As before, we have two important parameters to define, which are:
- Window type: here we specify the temporal grouping that interests us. You can choose between minutes, hours, days or months.
- Window frequency: here you specify how often a data will be input into the ontology. As a requirement, the time unit must always be one step below the window type; that is, if you select a window of hours, you can choose a frequency of either minutes or seconds. The options are: seconds, minutes, hours, days and months (the latter will not work because of what I have already told you).

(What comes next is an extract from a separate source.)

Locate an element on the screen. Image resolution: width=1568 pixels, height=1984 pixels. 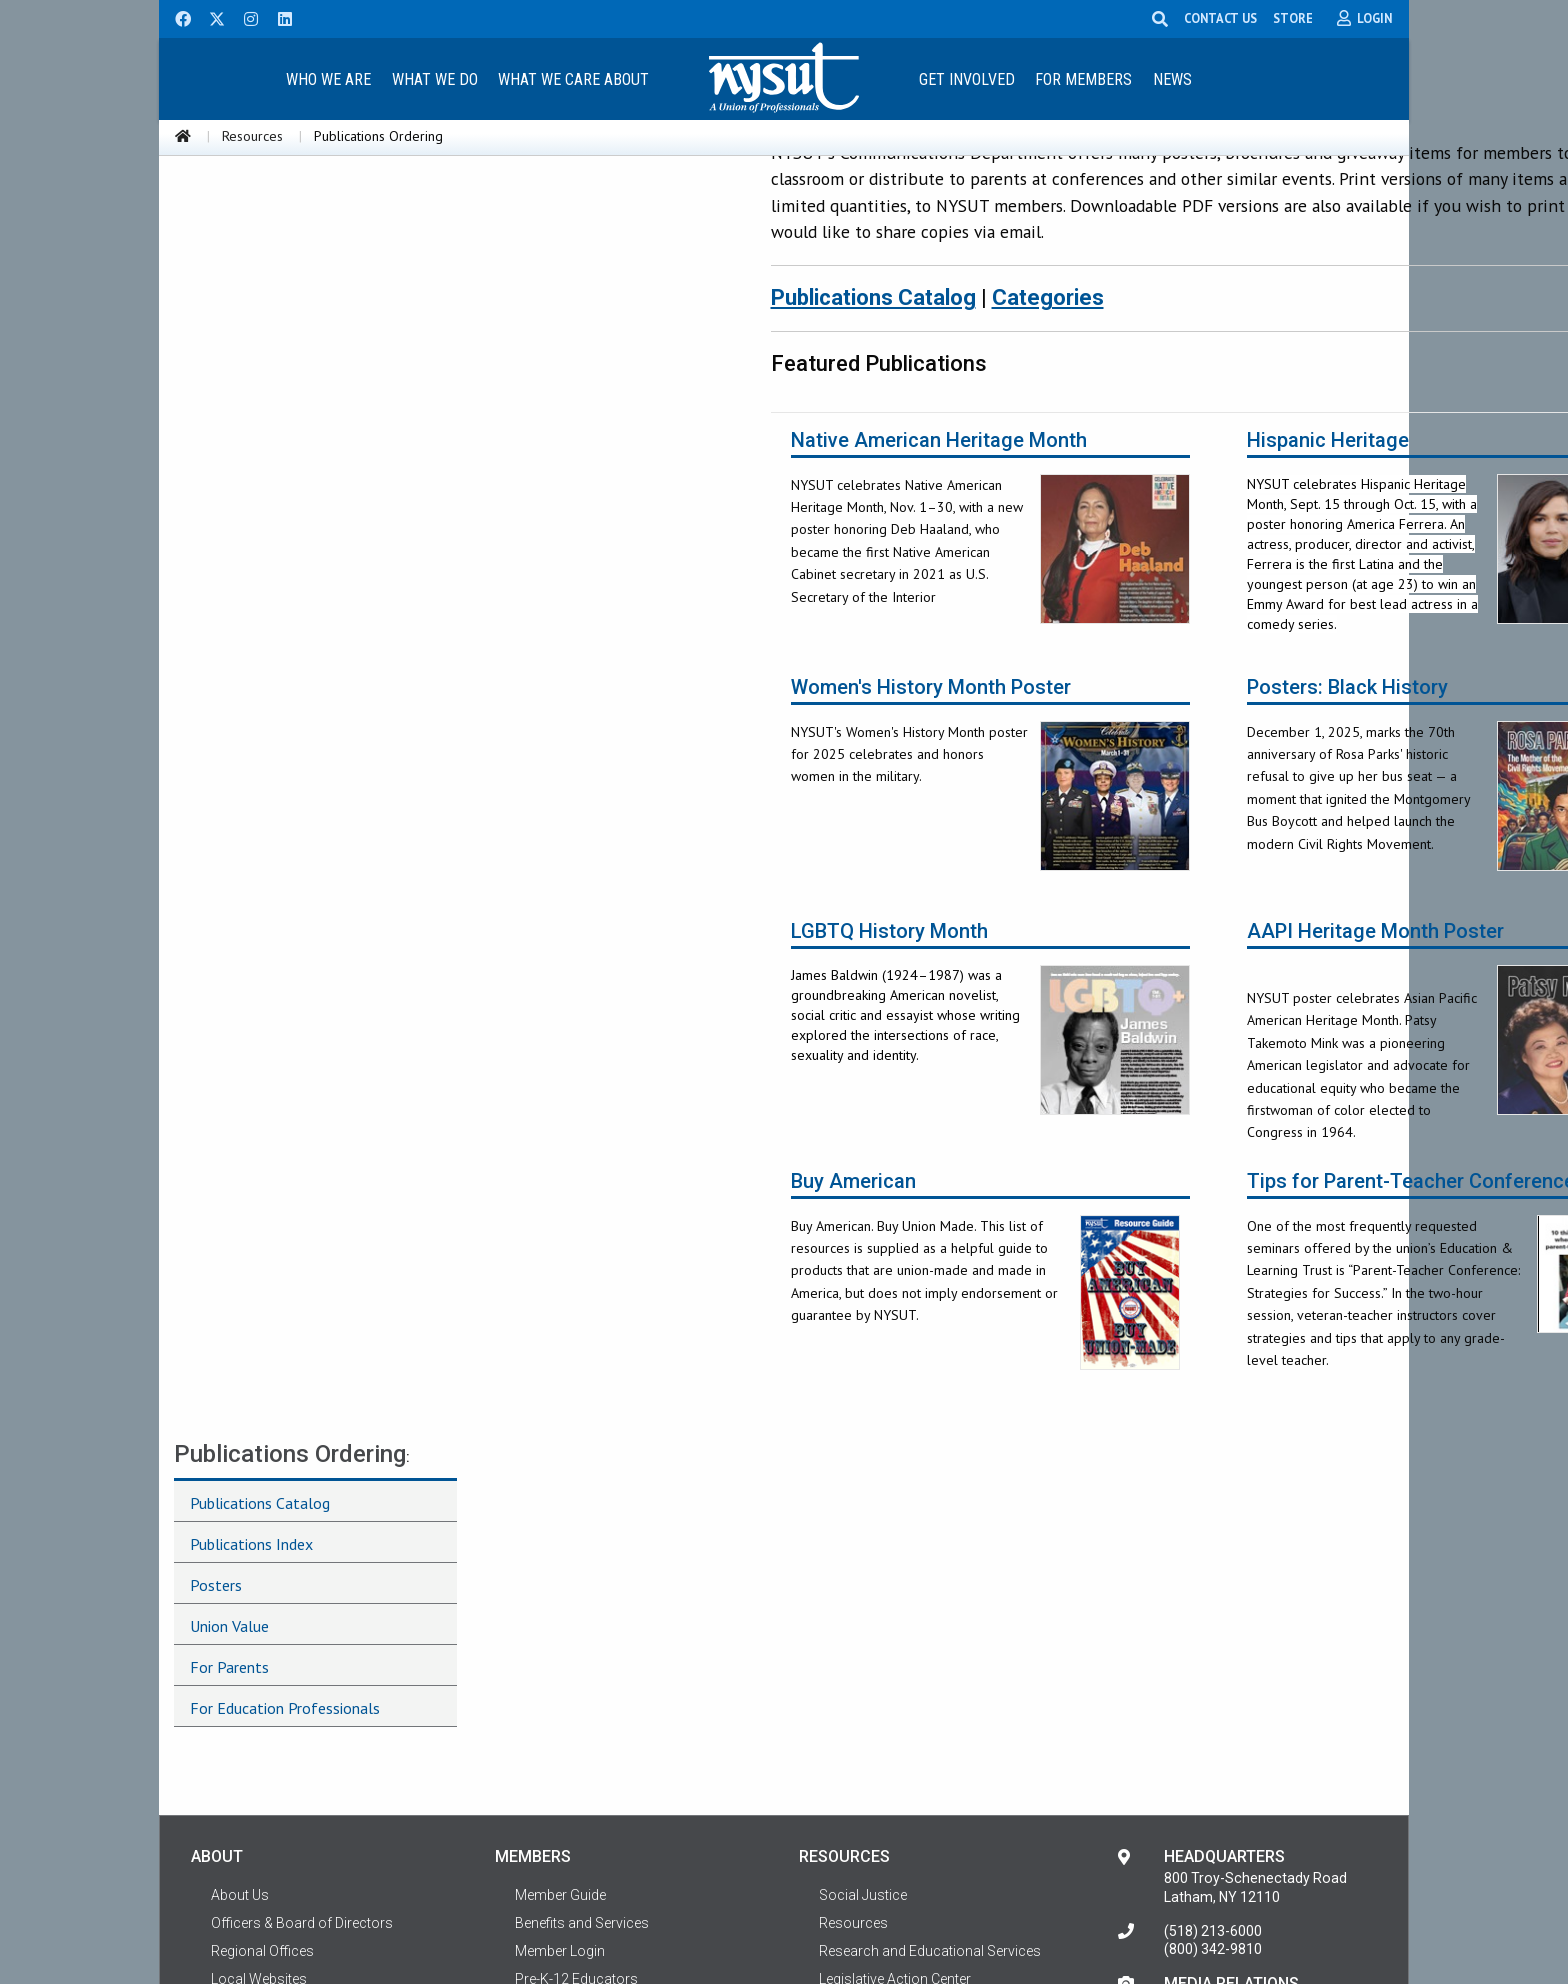
Terms of Use Policy is located at coordinates (274, 1714).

And how did I create my ontology? Let’s recapitulate a little: I receive data every minute, so my window frequency will be every minute. As I want to the evolution of temperature and humidity in the last hour, one of my windows will be the hourly one. And, as I was already working on that, I will generate another daily window, to get information for the days of the week.

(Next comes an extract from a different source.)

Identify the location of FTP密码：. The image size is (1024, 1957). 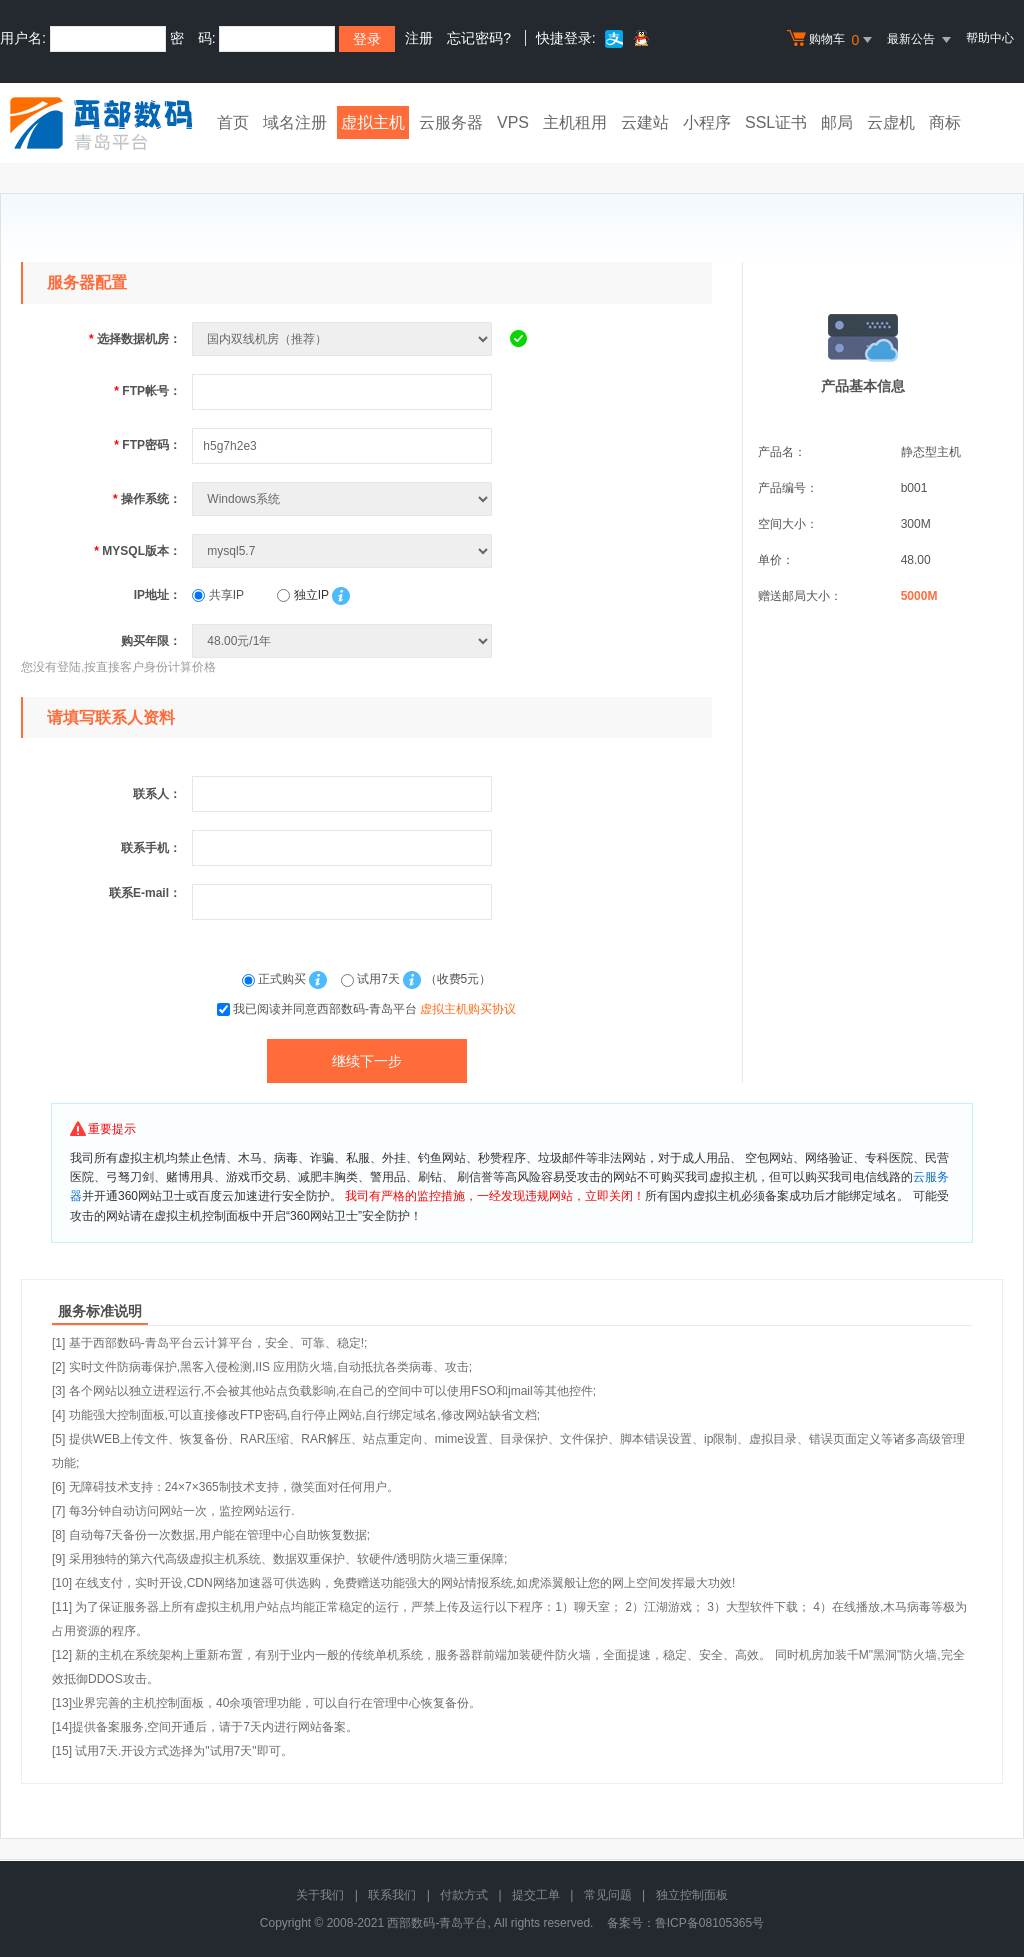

Incidentally, know that the deletion policies are not yet available, so that won’t work if you try to use it. To clean the ontology you will have to generate a Flow Engine or Data Flow that will dry-clean the ontology.

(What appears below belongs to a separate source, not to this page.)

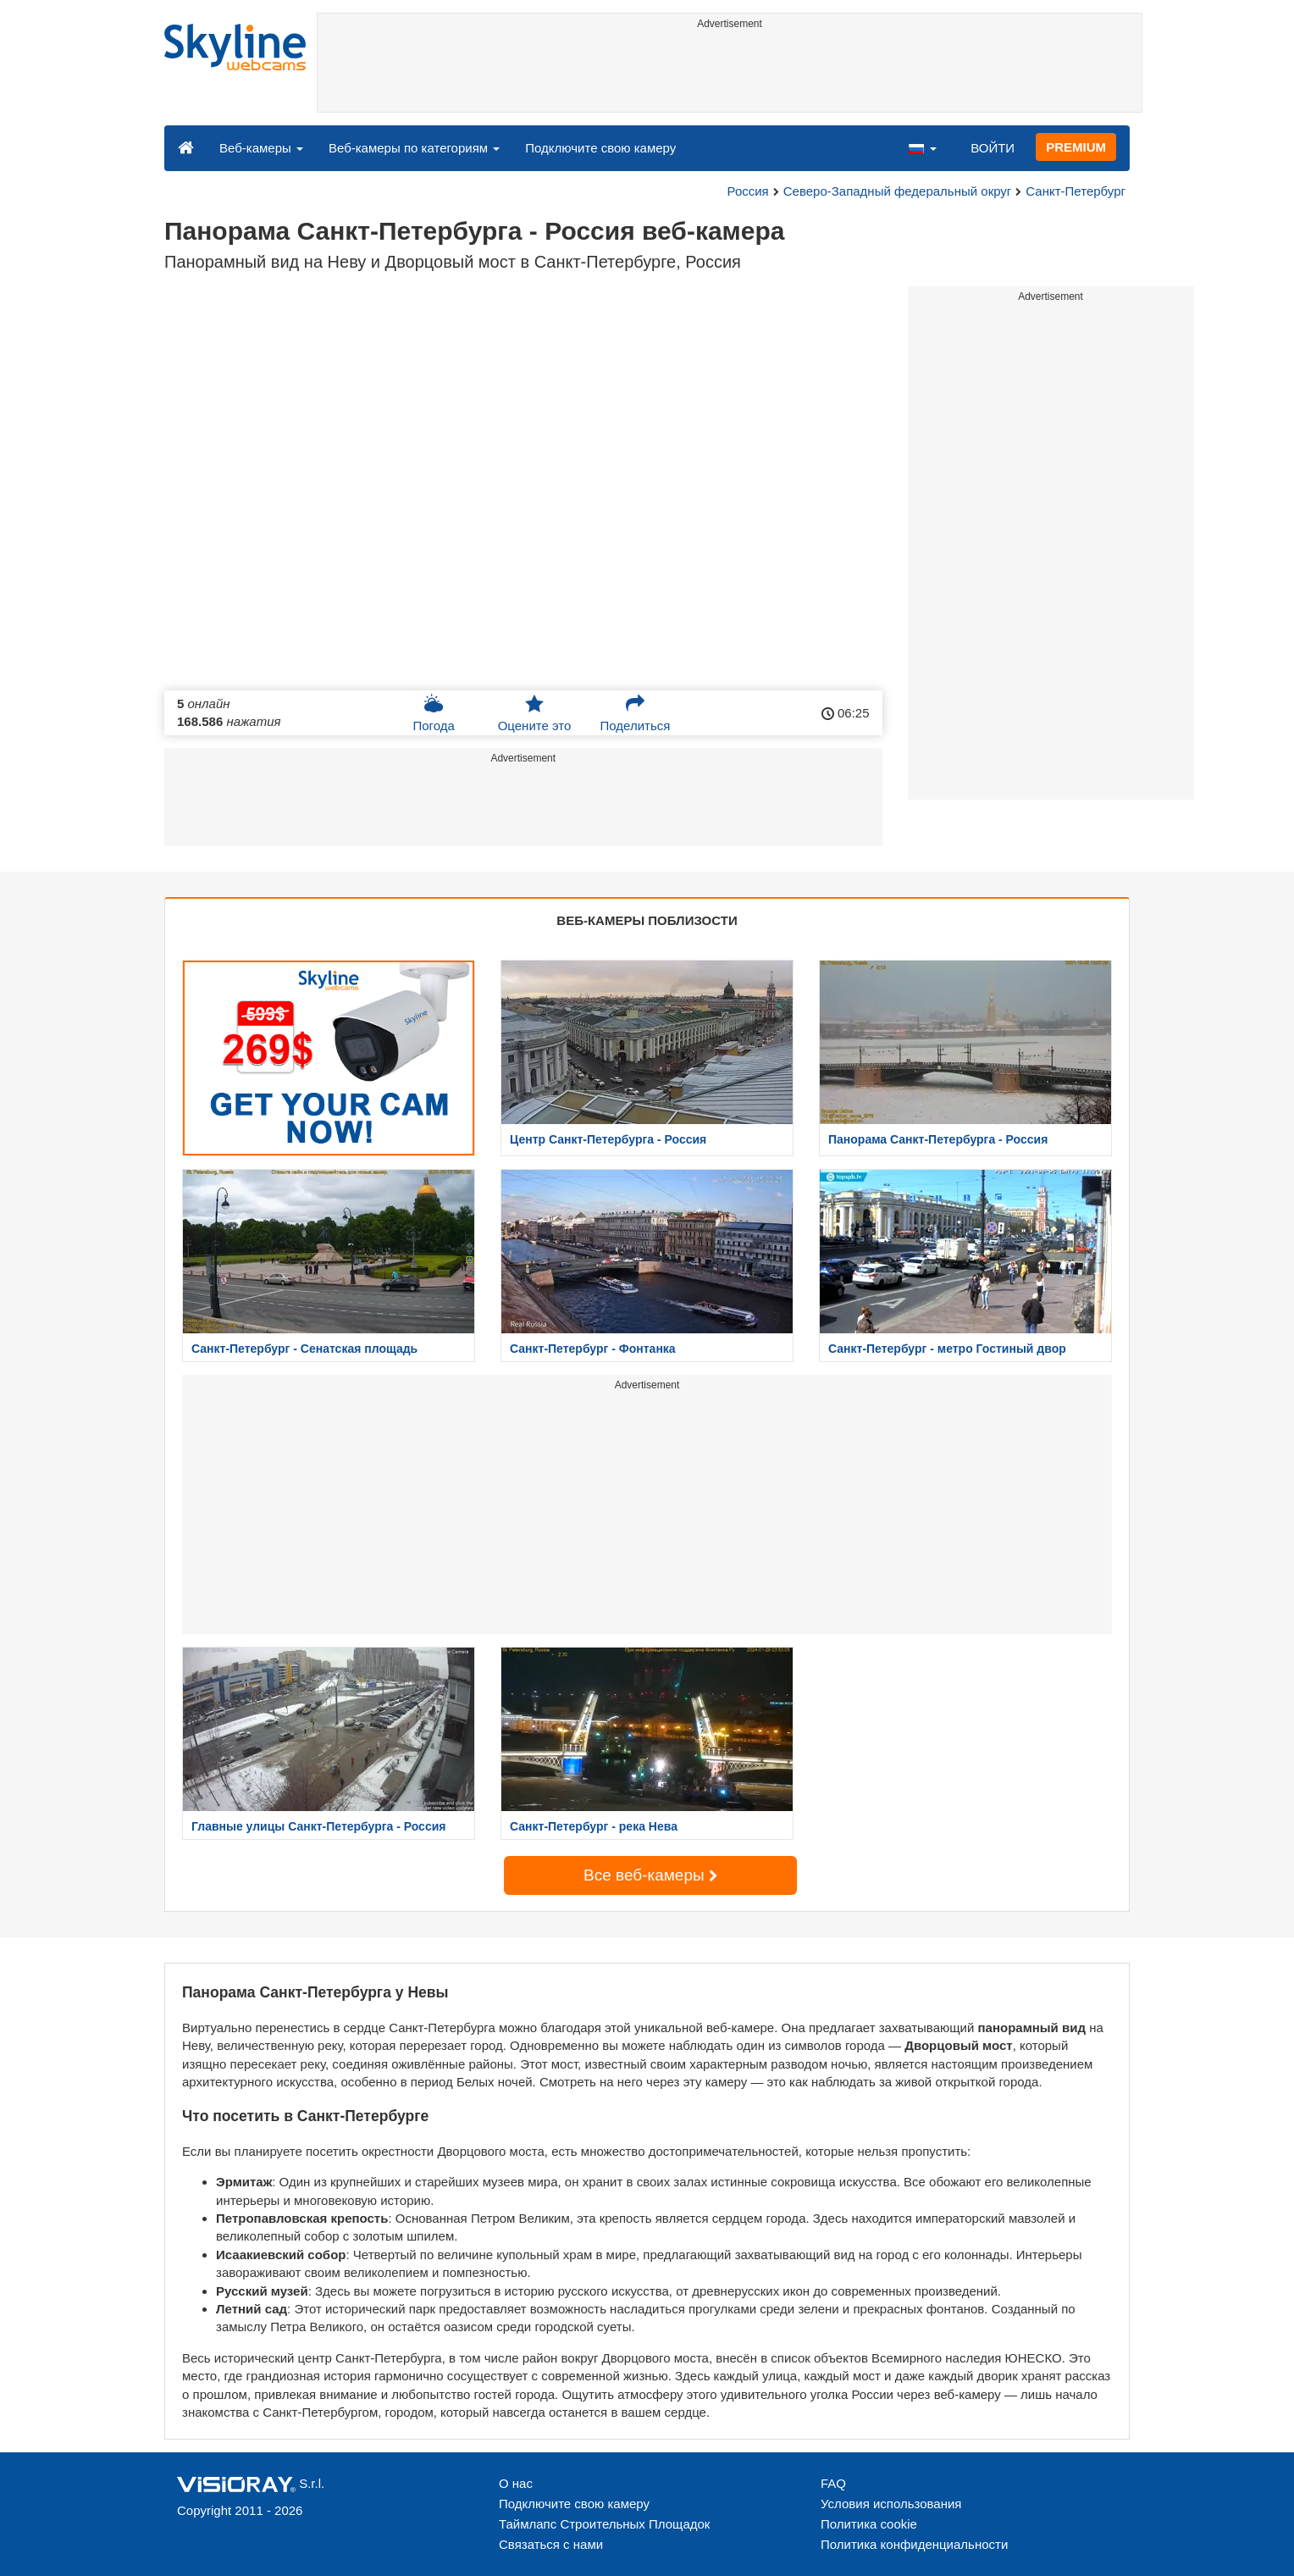 The width and height of the screenshot is (1294, 2576). I want to click on Веб-камеры, so click(261, 148).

Next, we will create the ontology and that’s it, we would have it already. To understand how all this works, we can enter some invent® values using the ontology’s CRUD, to see how they are used.
To do this, we go to the list of ontologies and look for our own. Then, we click on the «CRUD» button.
If you use the same fields as I do, you will have an ontology structure like this:
{
"TimeSerie": {
"timestamp": {
"$date": ""
},
"deviceId": "",
"location": "",
"temperature": 0,
"humidity": 0
}
}
An important issue that does not happen with the normal ontologies is that the «timestamp» field is not automatically created, but instead you need to enter it manually so that the new records can be created (in the normal ontologies this field is created automatically in the contextData property).
A couple of examples of records to be introduced in the ontology would be:
{
"TimeSerie": {
"timestamp": {
"$date": "2020-09-30T07:00:00Z"
},
"deviceId": "test",
"location": "universe",
"temperature": 23.4,
"humidity": 56.1
}
}
{
"TimeSerie": {
"timestamp": {
"$date": "2020-09-30T14:00:00Z"
},
"deviceId": "test",
"location": "universe",
"temperature": 27.3,
"humidity": 66.6
}
}
After entering these two records, if we go to our beloved Query Tool and run a query on the Time Series ontology we have created, we should receive eight records in total.
Uh? What do you mean, eight (8)? But I have only entered two records… Well, everything has its explanation.
Every record has two defined fields, one for temperature and one for humidity. This means that, for the hour window, we have two temperature records and two humidity records. That makes four. And let’s not forget the window of days… which adds up to another four. There you are, we have our eight records.
As these are a lot of data grouped in clusters, it is best if you enter CloudLab and look for the ontology «arduinoDHT22_timeseries». Take a look at it with the Query Tool and you can then browse through the records.
Okay, I have a lot of data, so how do I get it out of there and group it or whatever? Well, for this we have our friends the Datasources, working in a similar way as we would do in a common Ontology. If you are interested, in the third part of the IoT series of being around the house we focus on them, as well as in this entry of the training workshop that we published a short time ago.
What do you think? Do you think you can take advantage of this type of Ontology?